Der Erwerb einer Parteimitgliedschaft setzt einen Aufnahmevertrag zwischen Mitglied und Partei voraus. Dabei kann die Satzung der Partei vorsehen, dass die Mitgliedschaft erst mit einem formalisierten Akt rechtswirksam wird.

Wenn ein Ex-Pirat in die SPD will …

So hat das Amtsgericht Hannover in dem hier vorliegenden Fall den Antrag eines Ex-Mitgliedes der Piratenpartei auf Mitgliedschaft in der SPD im einstweiligen Verfügungsverfahren zurückgewiesen. Der Antragsteller Carsten S. hatte -damals als Mitglied der Piratenpartei- am 31. März 2012 die Kandidatur für das Direktmandat in Hannover Mitte errungen. Nachdem es zu der Äußerung des Klägers gekommen sei, die Leugnung des Holocaustes müsse entkriminalisiert werden, erhob der Landesvorstand der Piratenpartei Einspruch gegen die Direktkandidatur des Klägers und erwirkte eine Neuwahl zum Direktmandat, welches der Antragsteller dann nicht errang.

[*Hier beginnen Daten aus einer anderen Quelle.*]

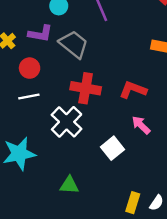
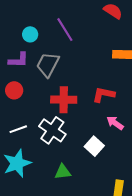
gray trapezoid: (74, 44) -> (48, 65), turned -92
white line: (29, 96) -> (18, 129), moved
green triangle: (69, 185) -> (63, 172), moved

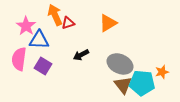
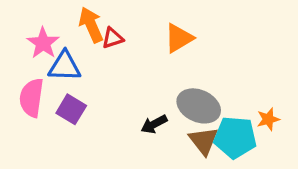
black arrow: (81, 55) -> (154, 124), moved

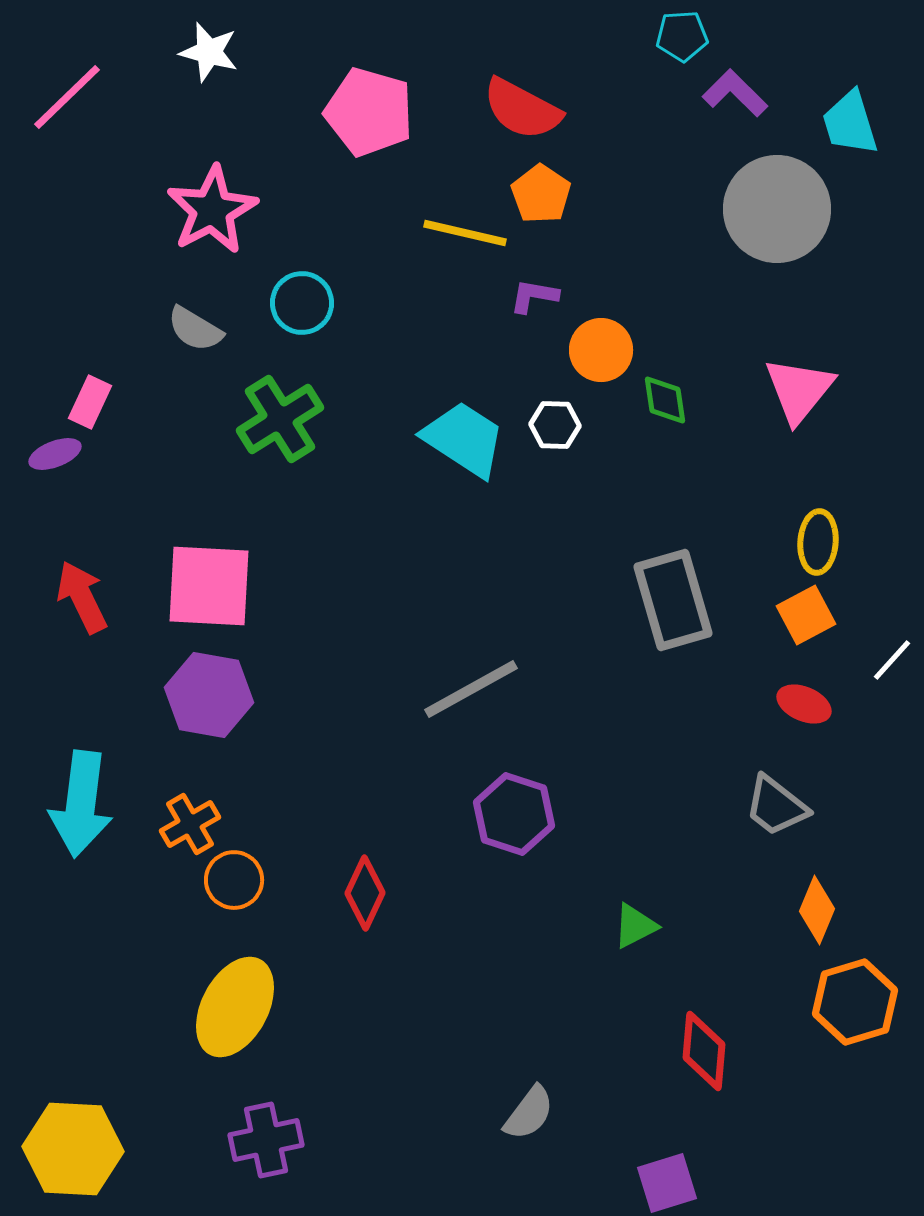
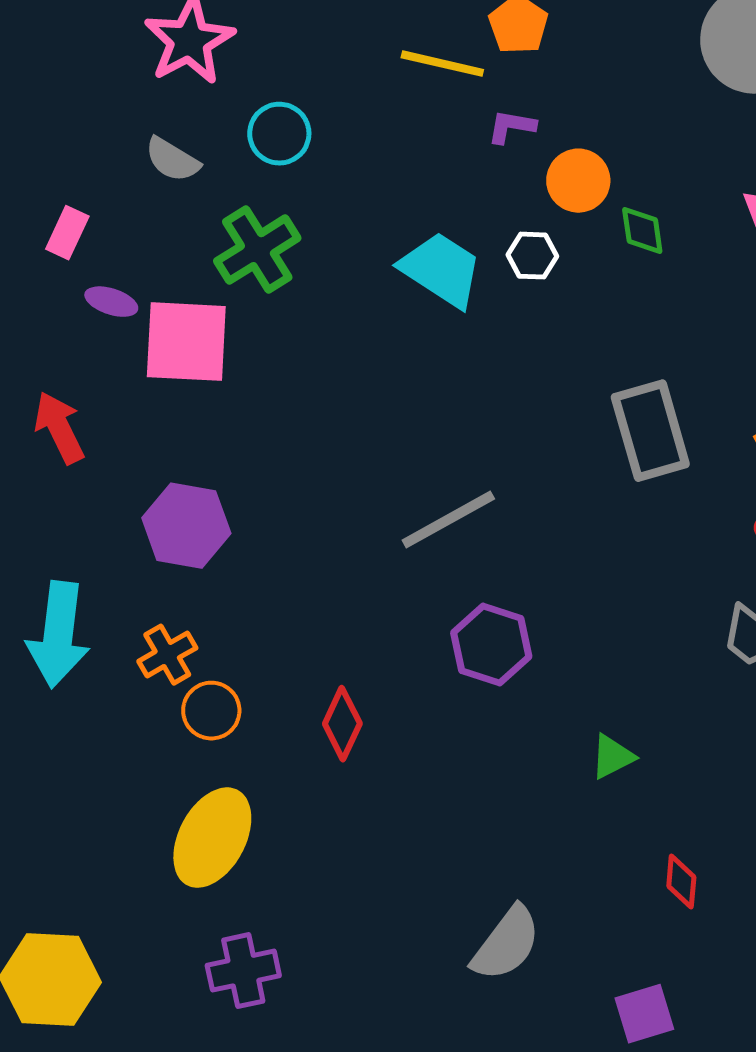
purple ellipse: (55, 454) -> (111, 302), moved, turned 39
pink square: (209, 586) -> (186, 342), moved
red diamond: (704, 1051) -> (681, 882), size x0.7
gray semicircle: (529, 1113) -> (506, 944), size x1.4

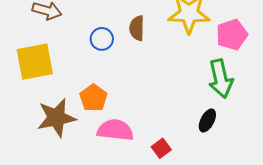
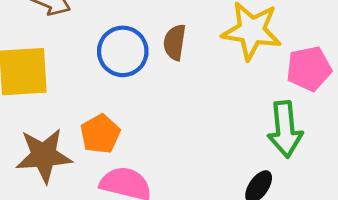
blue circle: (102, 39) -> (123, 51), size x1.5

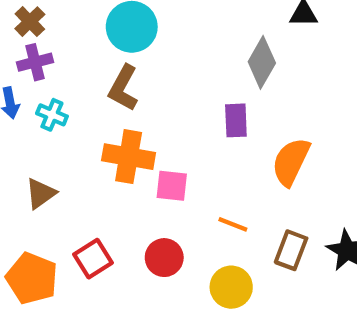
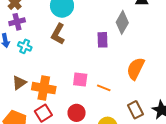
purple rectangle: (236, 120) -> (102, 40), moved
orange cross: (129, 157) -> (44, 88), moved
orange line: (233, 224) -> (104, 88), moved
brown rectangle: (291, 250) -> (135, 110), turned -48

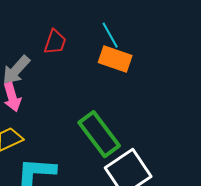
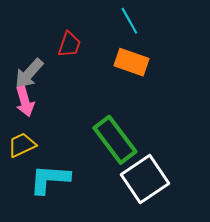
cyan line: (110, 35) -> (129, 21), moved

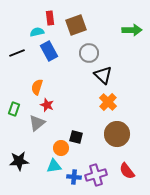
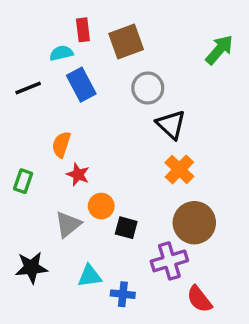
green arrow: (132, 30) -> (219, 50), turned -48
gray triangle: (37, 123) -> (68, 224), moved
orange circle: (61, 148) -> (101, 206), moved
red semicircle: (127, 171) -> (199, 299), moved
purple cross: (96, 175) -> (169, 261), moved

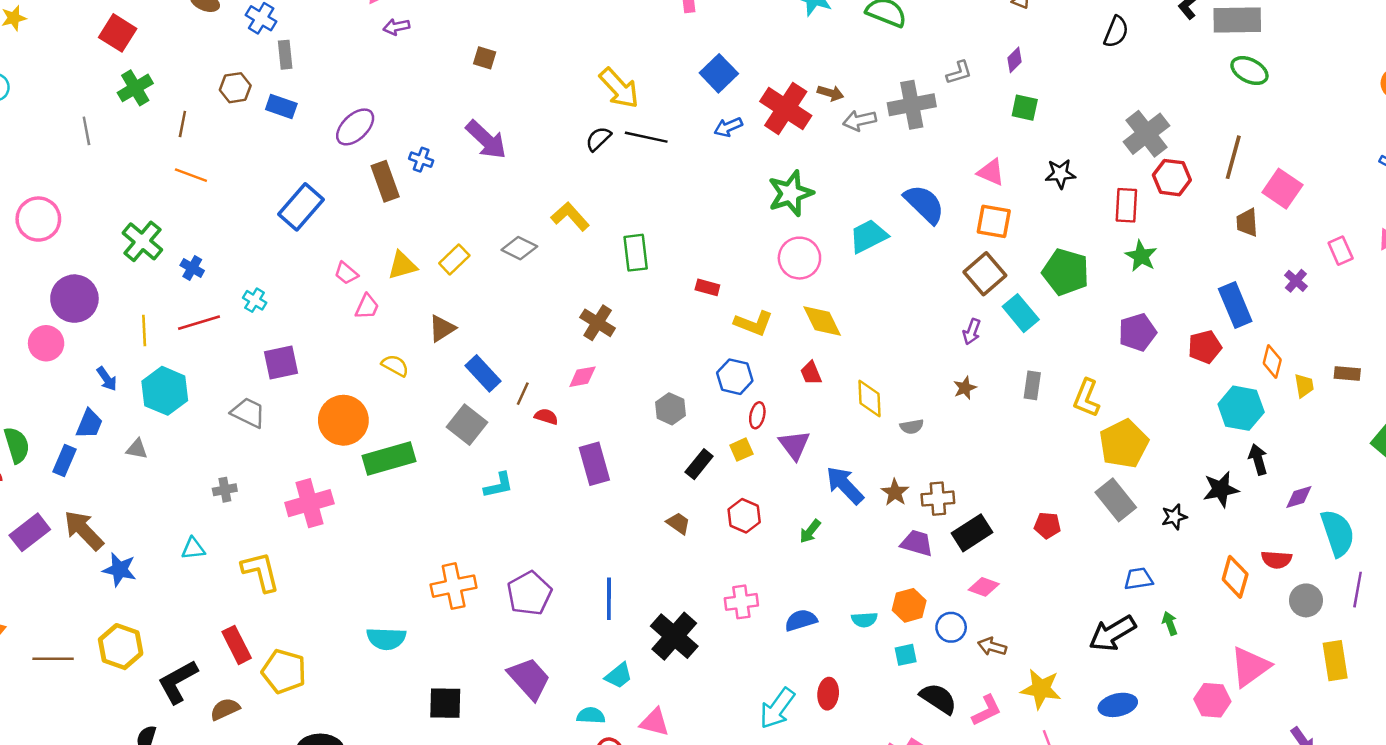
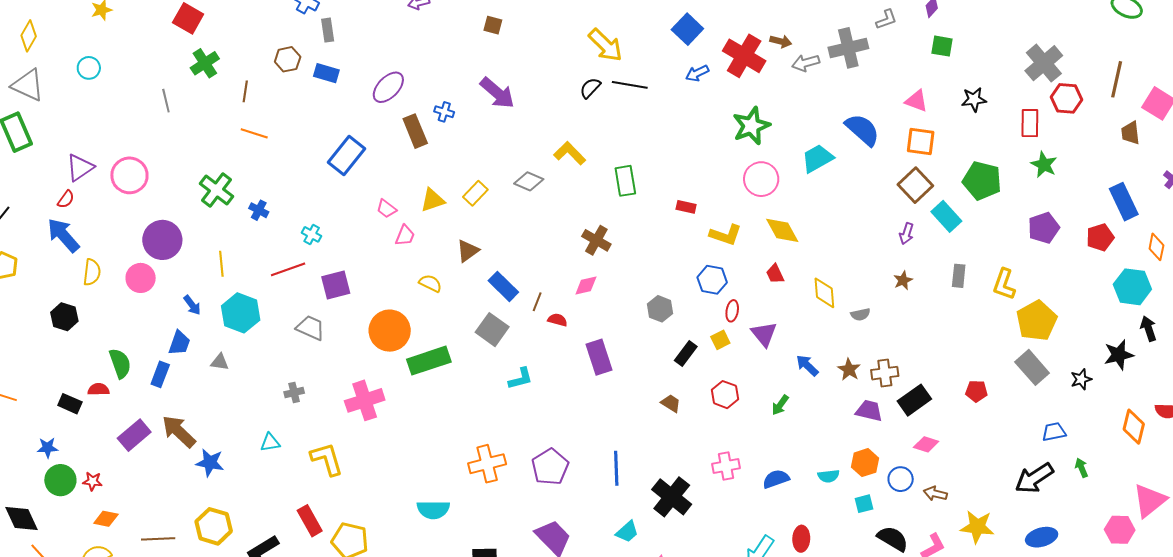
red line: (199, 323) -> (288, 269), moved
blue arrow: (845, 485) -> (807, 365), size x0.7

Am 30. Januar 2013 hatte der Ex-Pirat im Internet einen Mitgliedsantrag der SPD ausgefüllt. Daraufhin erhielt er am 7. Februar 2013 von der Mitgliederbetreuerin eine eMail, in der er in der SPD begrüßt wurde. Am 27. Februar 2013 lehnte der Vorstand des Ortsvereins die Aufnahme des Antragsstellers ab. Der Verfügungskläger ist der Ansicht, er sei durch die Bestätigungs-eMail als Mitglied aufgenommen worden.

In der Satzung der SPD ist zur Aufnahme der Passus „Über die Aufnahme als Mitglied entscheidet der Vorstand des zuständigen Ortsvereins“ enthalten.

In seiner Entscheidung hat das Amtsgericht Hannover deutlich gemacht, dass der Erwerb der Parteimitgliedschaft einen Aufnahmevertrag zwischen Mitglied und Partei voraussetze. Aufgrund der Vereinsautonomie könne die Satzung vorsehen, dass die Mitgliedschaft erst mit einem formalisierten Akt rechtswirksam werde. Diesen Voraussetzungen entspreche die SPD-Satzung, so dass der Mitgliedsantrag berechtigt zurückgewiesen worden sei.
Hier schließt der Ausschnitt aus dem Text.